> _WHAT YOU HAVE TO DO_:
Print, exactly as they appear in the listing below, the lines from the line with "Here is an image." to the line with "Answer in <instances>...</instances>.", with both end lines kept.

> _DATA SECTION_:
________________
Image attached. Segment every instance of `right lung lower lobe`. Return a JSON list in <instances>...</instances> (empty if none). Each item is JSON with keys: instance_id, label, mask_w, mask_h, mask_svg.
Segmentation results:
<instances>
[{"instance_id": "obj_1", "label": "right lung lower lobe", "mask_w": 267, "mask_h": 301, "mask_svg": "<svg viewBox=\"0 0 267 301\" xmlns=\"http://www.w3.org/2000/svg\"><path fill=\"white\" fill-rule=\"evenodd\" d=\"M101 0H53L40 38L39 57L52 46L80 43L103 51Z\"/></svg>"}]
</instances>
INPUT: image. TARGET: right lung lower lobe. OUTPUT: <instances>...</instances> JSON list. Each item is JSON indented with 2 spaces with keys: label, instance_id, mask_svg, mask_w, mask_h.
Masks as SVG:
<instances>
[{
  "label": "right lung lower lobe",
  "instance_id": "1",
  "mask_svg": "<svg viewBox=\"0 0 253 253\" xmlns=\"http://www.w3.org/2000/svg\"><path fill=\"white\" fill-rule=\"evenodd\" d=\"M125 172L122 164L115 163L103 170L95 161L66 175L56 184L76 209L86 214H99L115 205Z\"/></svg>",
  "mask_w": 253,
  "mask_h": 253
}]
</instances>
________________
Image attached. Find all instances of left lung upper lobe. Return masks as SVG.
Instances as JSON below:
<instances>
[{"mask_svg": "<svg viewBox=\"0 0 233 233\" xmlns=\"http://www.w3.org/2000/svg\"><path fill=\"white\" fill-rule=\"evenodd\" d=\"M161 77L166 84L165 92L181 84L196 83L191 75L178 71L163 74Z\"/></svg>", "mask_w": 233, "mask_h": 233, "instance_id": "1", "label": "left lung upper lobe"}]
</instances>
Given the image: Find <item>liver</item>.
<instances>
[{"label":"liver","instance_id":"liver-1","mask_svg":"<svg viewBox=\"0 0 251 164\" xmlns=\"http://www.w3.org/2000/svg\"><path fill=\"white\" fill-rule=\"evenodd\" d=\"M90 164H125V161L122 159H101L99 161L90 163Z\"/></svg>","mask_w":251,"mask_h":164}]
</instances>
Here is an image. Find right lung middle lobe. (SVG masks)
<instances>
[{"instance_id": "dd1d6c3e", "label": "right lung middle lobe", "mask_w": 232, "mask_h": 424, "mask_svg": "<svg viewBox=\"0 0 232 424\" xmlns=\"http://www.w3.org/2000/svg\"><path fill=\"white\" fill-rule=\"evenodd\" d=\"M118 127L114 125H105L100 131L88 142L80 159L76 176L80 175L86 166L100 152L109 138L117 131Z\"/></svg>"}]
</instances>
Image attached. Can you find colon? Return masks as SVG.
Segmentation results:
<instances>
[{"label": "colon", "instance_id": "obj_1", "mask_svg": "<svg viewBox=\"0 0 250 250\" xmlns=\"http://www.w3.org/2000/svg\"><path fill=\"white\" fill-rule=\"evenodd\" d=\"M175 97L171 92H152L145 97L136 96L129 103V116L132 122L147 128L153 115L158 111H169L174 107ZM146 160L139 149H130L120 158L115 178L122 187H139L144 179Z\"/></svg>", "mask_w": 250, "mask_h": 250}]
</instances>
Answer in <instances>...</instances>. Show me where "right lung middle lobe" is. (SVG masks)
________________
> _PROBLEM SOLUTION_:
Here is an image. Find right lung middle lobe. (SVG masks)
<instances>
[{"instance_id": "dd1d6c3e", "label": "right lung middle lobe", "mask_w": 232, "mask_h": 424, "mask_svg": "<svg viewBox=\"0 0 232 424\" xmlns=\"http://www.w3.org/2000/svg\"><path fill=\"white\" fill-rule=\"evenodd\" d=\"M118 127L114 125H105L100 131L88 142L80 159L76 176L80 175L86 166L100 152L109 138L117 131Z\"/></svg>"}]
</instances>
Image attached. Can you find colon? Return masks as SVG.
Segmentation results:
<instances>
[{"label": "colon", "instance_id": "obj_1", "mask_svg": "<svg viewBox=\"0 0 250 250\" xmlns=\"http://www.w3.org/2000/svg\"><path fill=\"white\" fill-rule=\"evenodd\" d=\"M175 97L171 92H152L145 97L136 96L129 103V116L132 122L147 128L153 115L158 111H169L174 107ZM146 160L139 149H130L120 158L115 178L122 187H139L144 179Z\"/></svg>", "mask_w": 250, "mask_h": 250}]
</instances>
Answer in <instances>...</instances>. Show me where "right lung middle lobe" is. (SVG masks)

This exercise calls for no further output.